== PROVIDED RECORDS ==

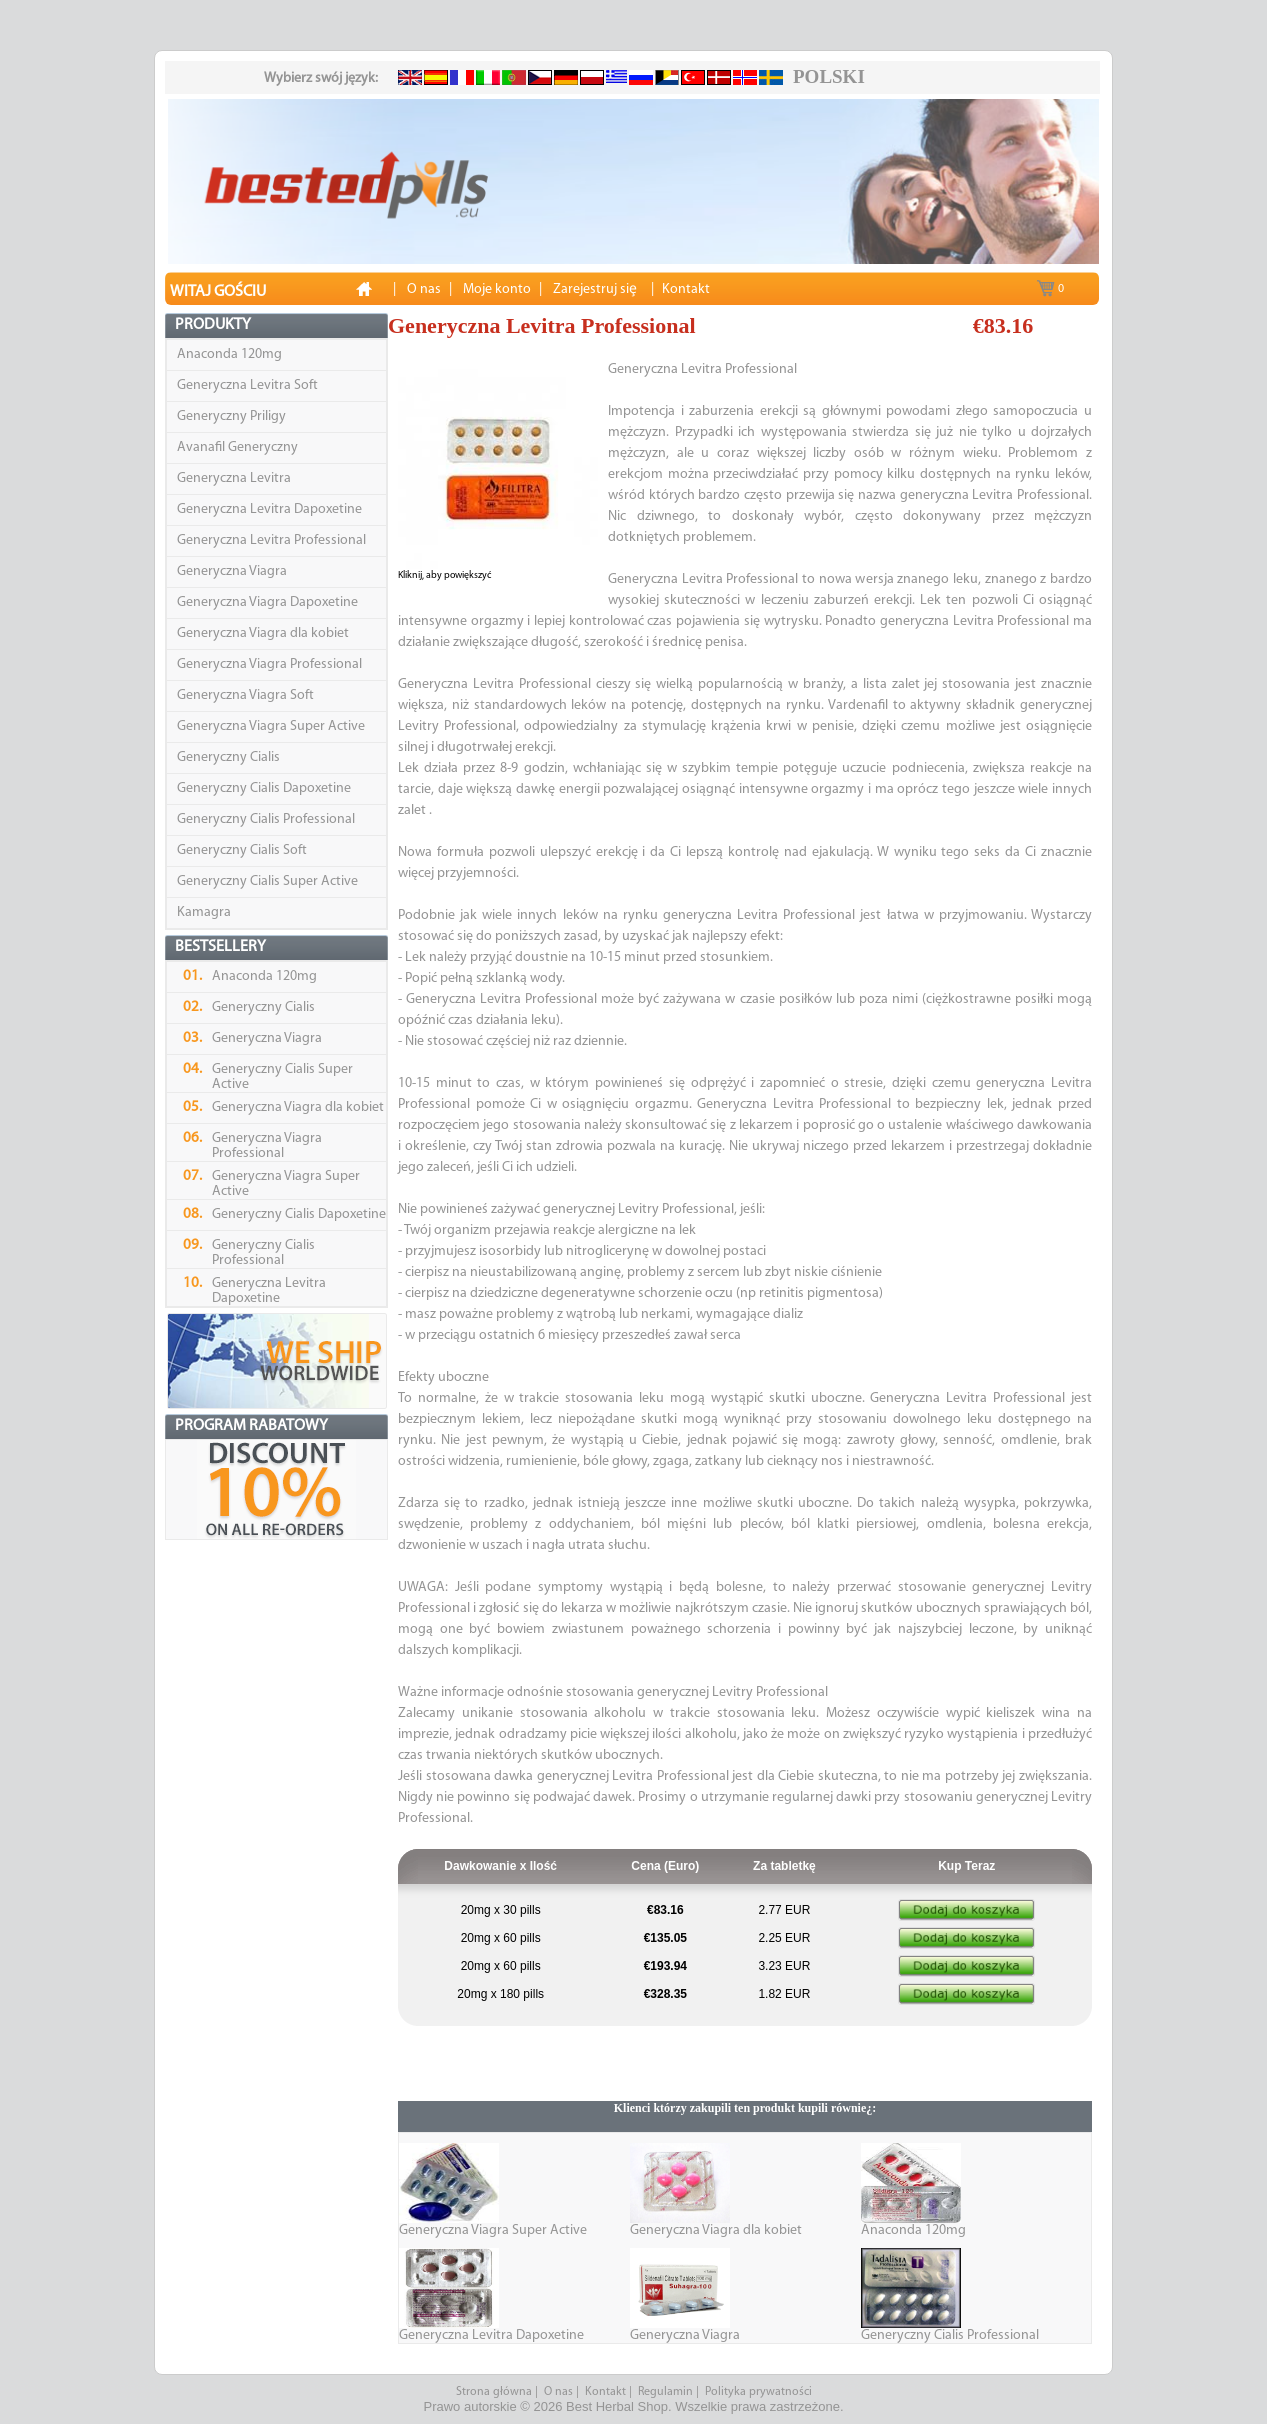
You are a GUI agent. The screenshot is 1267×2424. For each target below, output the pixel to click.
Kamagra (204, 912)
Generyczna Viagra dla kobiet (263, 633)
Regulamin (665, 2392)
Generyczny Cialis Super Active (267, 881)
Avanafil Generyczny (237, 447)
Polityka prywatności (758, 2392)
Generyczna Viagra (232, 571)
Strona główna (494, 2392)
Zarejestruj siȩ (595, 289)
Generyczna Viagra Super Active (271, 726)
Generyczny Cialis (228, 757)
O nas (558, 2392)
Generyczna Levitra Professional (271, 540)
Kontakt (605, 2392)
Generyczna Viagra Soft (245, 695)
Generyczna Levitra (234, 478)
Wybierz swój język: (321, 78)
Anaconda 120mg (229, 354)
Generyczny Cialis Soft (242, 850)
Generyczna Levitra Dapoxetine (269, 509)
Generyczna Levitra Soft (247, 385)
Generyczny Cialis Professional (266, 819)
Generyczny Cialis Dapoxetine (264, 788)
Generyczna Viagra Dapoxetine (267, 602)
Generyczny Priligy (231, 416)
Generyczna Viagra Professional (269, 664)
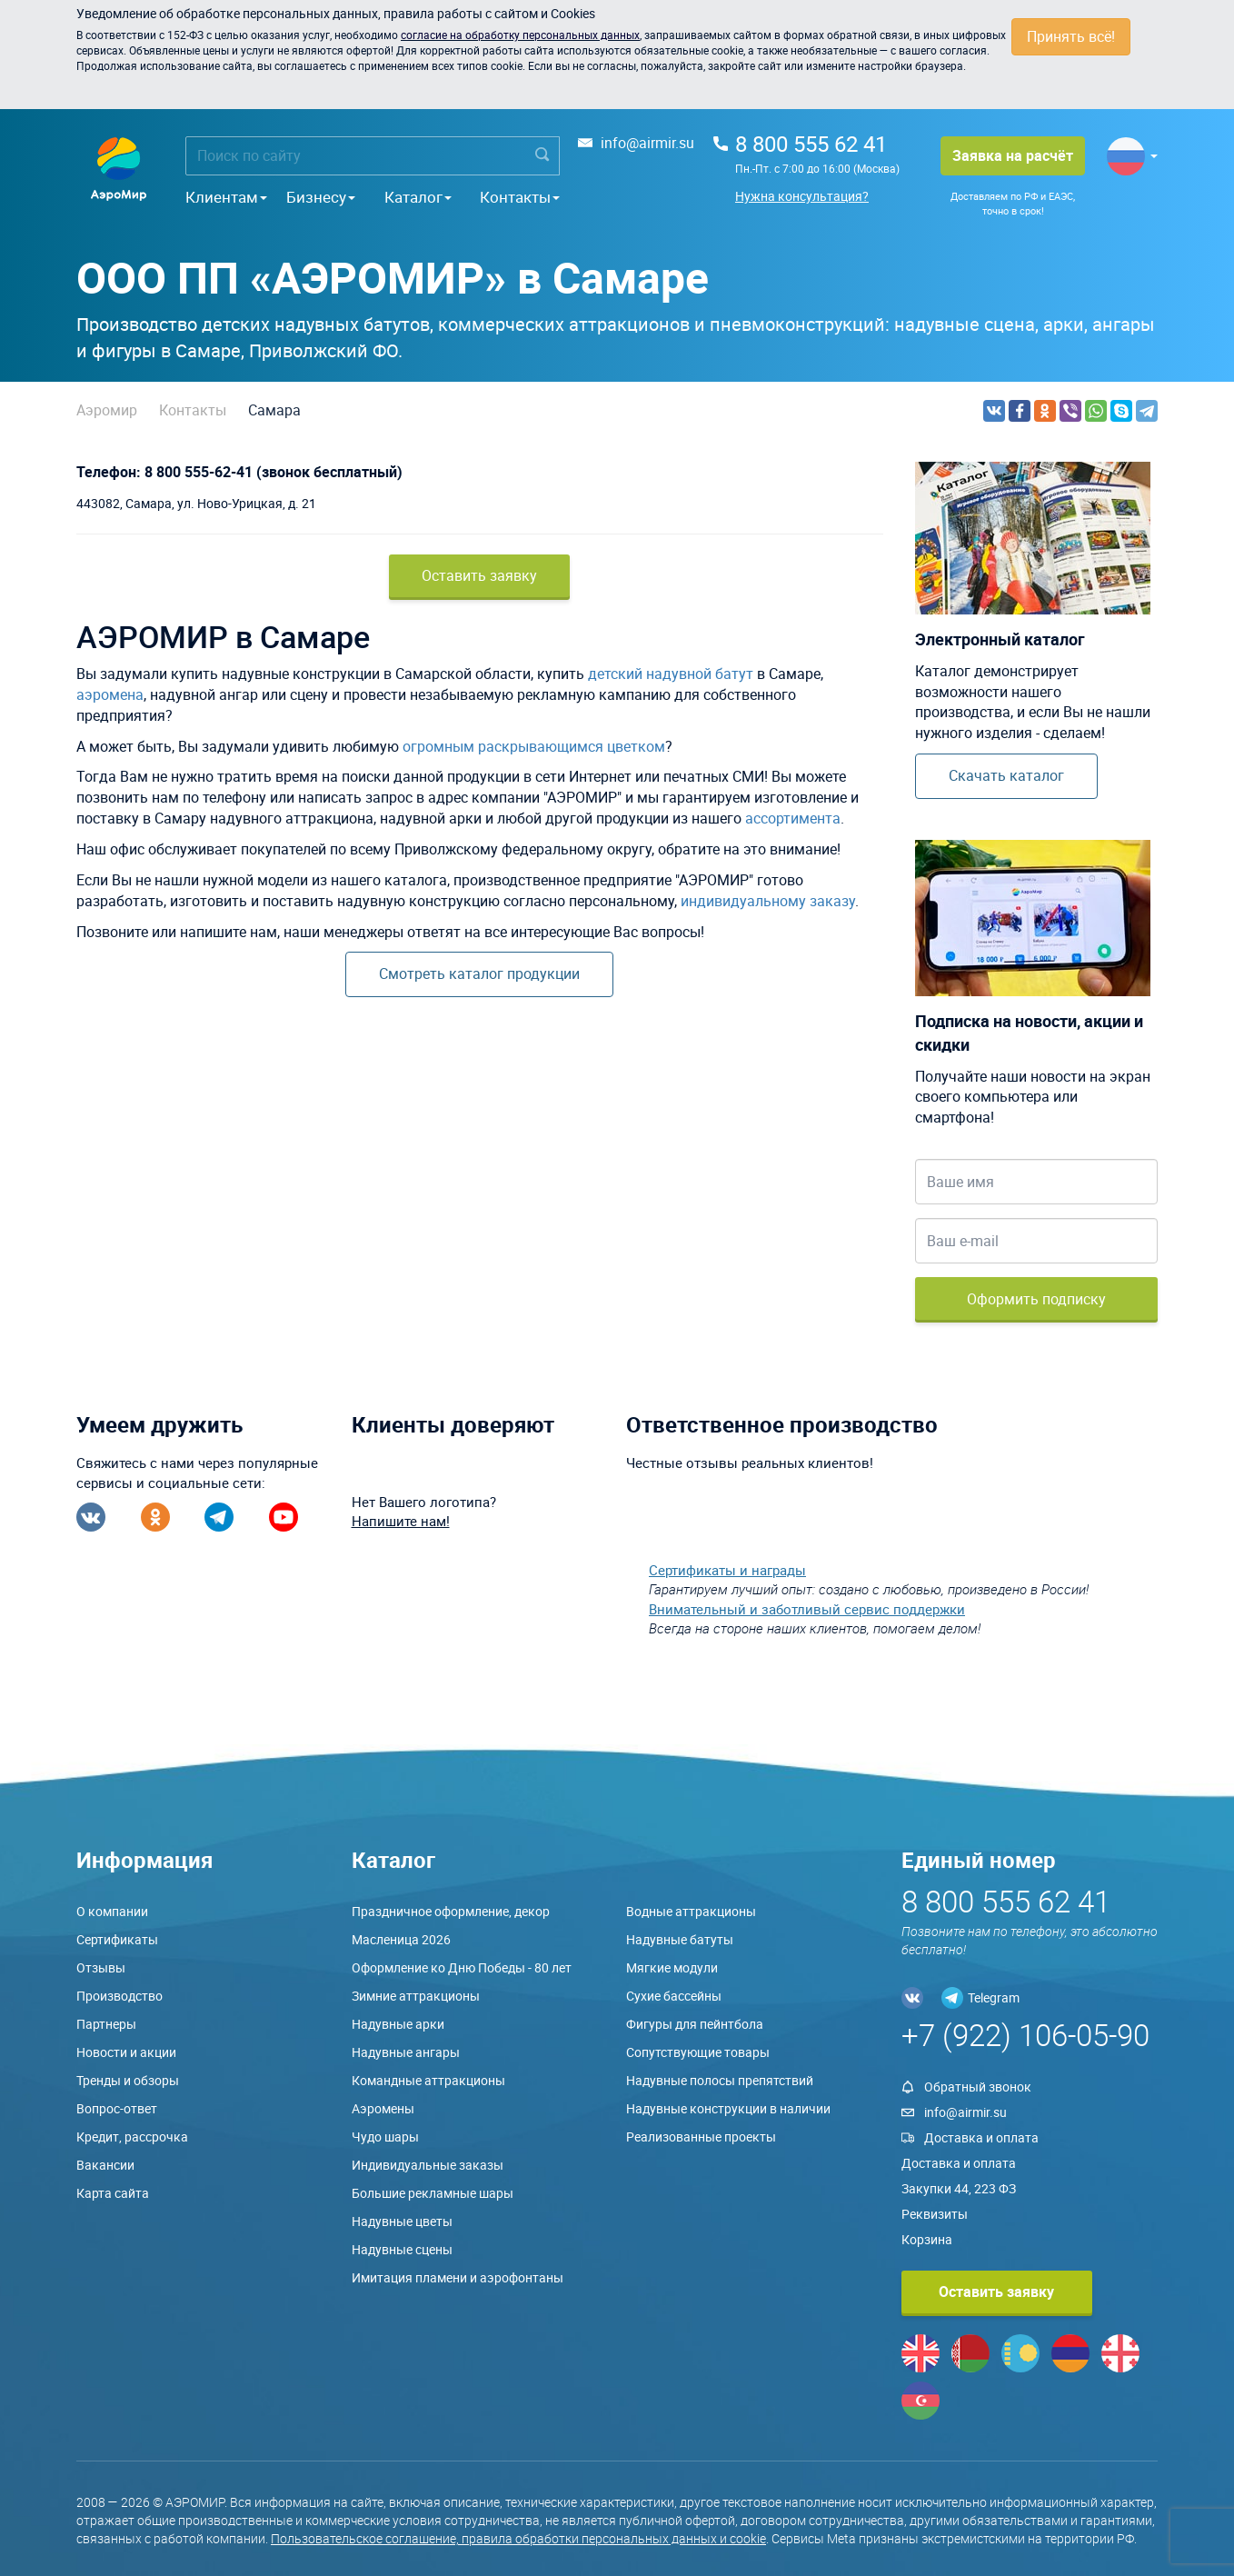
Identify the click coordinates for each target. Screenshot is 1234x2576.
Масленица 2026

===

TO DO =
Reproduce verbatim only the segment of the listing bounded by the line containing "Polityka prywatności (758, 2392)" and the line containing "Wybierz swój język: (321, 78)", with both boundary lines included.

RESULT =
Polityka prywatności (758, 2392)
Generyczna Viagra (232, 571)
Strona główna (494, 2392)
Zarejestruj siȩ (595, 289)
Generyczna Viagra Super Active (271, 726)
Generyczny Cialis (228, 757)
O nas (558, 2392)
Generyczna Levitra Professional (271, 540)
Kontakt (605, 2392)
Generyczna Viagra Soft (245, 695)
Generyczna Levitra (234, 478)
Wybierz swój język: (321, 78)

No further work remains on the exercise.